— Не торопитесь предрешать, отец Санчес, — возразил молодой человек, все еще улыбаясь, — разве вы забыли, что я сознался вам в сильном влиянии, оказанном на меня вашими словами, и как я взвешивал их в уме?
— Очень хорошо помню, но это не ответ, сын мой, почему я и заключаю, что вы признаете себя побежденным… Ваше здоровье, граф, и послушайтесь меня, предоставьте Богу наказать виновного.
С минуту или две молодой человек всматривался в игру вина, приподняв свой стакан, потом залпом осушил его и медленно снова опустил на стол.
— Не торопитесь с заключением, отец мой, — сказал он, улыбаясь, — а главное, не провозглашайте громкой победы, никогда вы не бывали ближе к полному поражению.
— О-о! Хотел бы я видеть это!
— Если я представлю вам убедительный довод, признаете ли вы откровенно мою правоту?
— Даю честное слово, сын мой. Но и с вашей стороны, если доводы ваши односторонни и ничего не доказывают неопровержимо, откажетесь ли вы от вашей мести?
— Гм! Вы быстро шагаете, отец Санчес. Что ж, я согласен, даю вам слово! Видите, как я уважаю вас и как высоко ценю ваши советы и просьбы.
— Я признаю это и благодарен вам, сын мой. Говорите, мне любопытно услышать то, что должно сокрушить в пух и прах доводы, представленные мной.
Отец Санчес прикидывался спокойным и беззаботным, хотя далеко не испытывал такой уверенности: в душе он трепетал, твердое убеждение молодого человека пугало его.
— Выслушайте же меня внимательно, отец мой, так как надо покончить с этим, — продолжал капитан. — Я понимаю, что вы как святой муж стоите за прощение обид; евангельское учение платит добром за зло. Все это прекрасно, не спорю, но вы сами должны признать, что держаться его буквально — значит отдать весь мир во власть злодеев и разбойников, и тогда все честные люди сделались бы ни более ни менее как их рабами.
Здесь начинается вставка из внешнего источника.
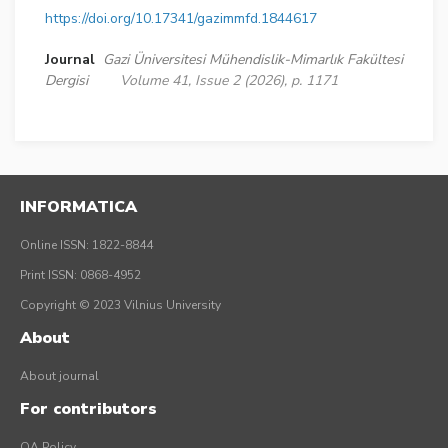
https://doi.org/10.17341/gazimmfd.1844617
Journal
Gazi Üniversitesi Mühendislik-Mimarlık Fakültesi
Dergisi
Volume 41, Issue 2 (2026), p. 1171
INFORMATICA
Online ISSN: 1822-8844
Print ISSN: 0868-4952
Copyright © 2023 Vilnius University
About
About journal
For contributors
OA Policy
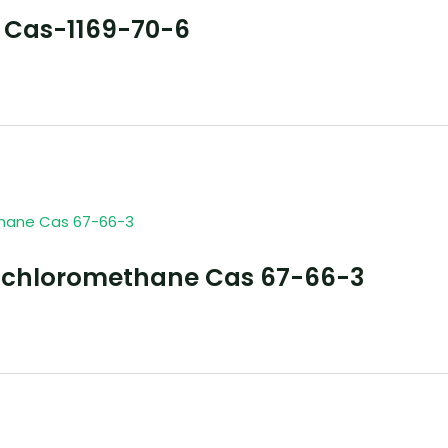
 Cas-1169-70-6
richloromethane Cas 67-66-3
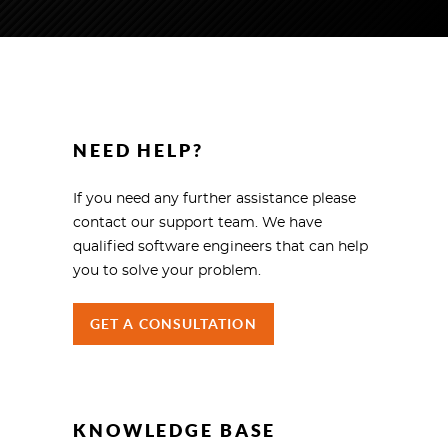
NEED HELP?
If you need any further assistance please
contact our support team. We have
qualified software engineers that can help
you to solve your problem.
GET A CONSULTATION
KNOWLEDGE BASE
Не будем с вами обсуждать сейчас этот вопрос, так как разговоры могут завести слишком далеко. Я предпочитаю обойти молчанием все рассуждения, более или менее основательные, и прямо и просто приступлю к делу, о котором шла речь.
— Да, сын мой, скорее к делу.
— Я не буду ни судьей, ни палачом, ни доносчиком, не буду даже присутствовать, когда станут судить этого человека. Скажу больше: если потребуются мои показания, я откажусь давать их на том основании, что мои слова могут расценить как пристрастные — надеюсь, вы понимаете, о чем идет речь.
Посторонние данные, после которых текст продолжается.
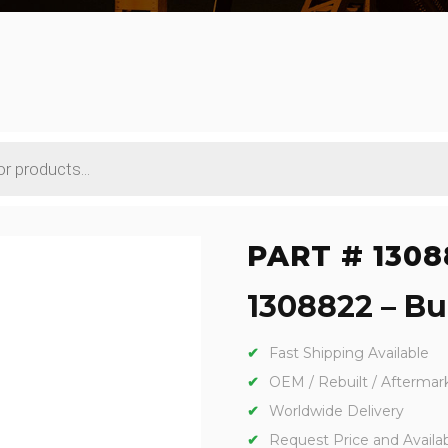
PART # 1308
1308822 – Bu
Fast Shipping Available
OEM / Rebuilt / Aftermar
Worldwide Delivery
Request Price and Availabi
— Очень даже, но в таком случае я не вижу…
— Позвольте, отец мой, вы не видите потому, что упорно держите глаза закрытыми. Мне надо заставить вас открыть их, что я и сделаю немедленно. Обвинителем того, кого вы называете доном Хесусом, буду не я, могу вас уверить. Два других лица возьмут на себя эту обязанность, и эти два лица хорошо вам известны, отец Санчес: первое — Мигель Баск, сын кормилицы доньи Христианы, моей покойной матери, и доньи Лусии, моей тетки. Мигель Баск, отец которого был убит, защищая донью Лусию и донью Марию Долорес, ее мать, которых злодей похитил. И, наконец, второй свидетель, показания которого уничтожат презренного — это будет сама донья Лусия. Она восстанет из могилы, в которую заживо схоронила себя, чтобы потребовать наказания своего палача… Что скажете вы на это, отец мой?
— Да, что вы скажете? — повторил, как грозное эхо, тихий женский голос с выражением непреклонной решимости.
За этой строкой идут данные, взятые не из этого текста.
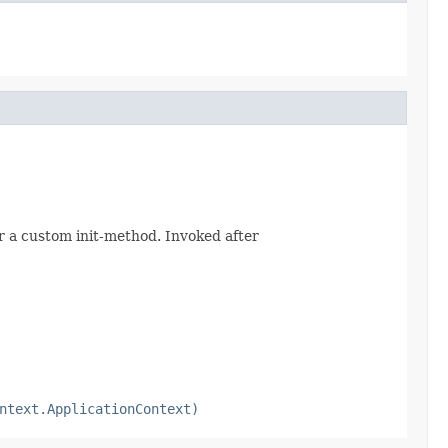
r a custom init-method. Invoked after
ntext.ApplicationContext)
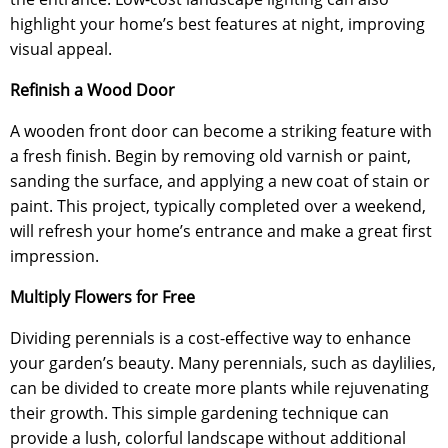
highlight your home’s best features at night, improving
visual appeal.
Refinish a Wood Door
A wooden front door can become a striking feature with
a fresh finish. Begin by removing old varnish or paint,
sanding the surface, and applying a new coat of stain or
paint. This project, typically completed over a weekend,
will refresh your home’s entrance and make a great first
impression.
Multiply Flowers for Free
Dividing perennials is a cost-effective way to enhance
your garden’s beauty. Many perennials, such as daylilies,
can be divided to create more plants while rejuvenating
their growth. This simple gardening technique can
provide a lush, colorful landscape without additional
Собеседники быстро подняли головы: донья Лусия была возле них, бледная и прекрасная, как всегда. Глаза ее ярко блестели, в них сверкали молнии.
У отца Санчеса потемнело в глазах, мысли его смешались, на миг рассудок его помутился, словно пламя свечи, колеблемое ветром; он испустил тяжелый вздох и горестно склонил голову на грудь.
— Суд Господен свершается над этим человеком, — едва слышно пробормотал монах, — теперь он погиб безвозвратно.
Воцарилось продолжительное молчание.
— О! Донья Лусия! — продолжал наконец капеллан тоном кроткого укора.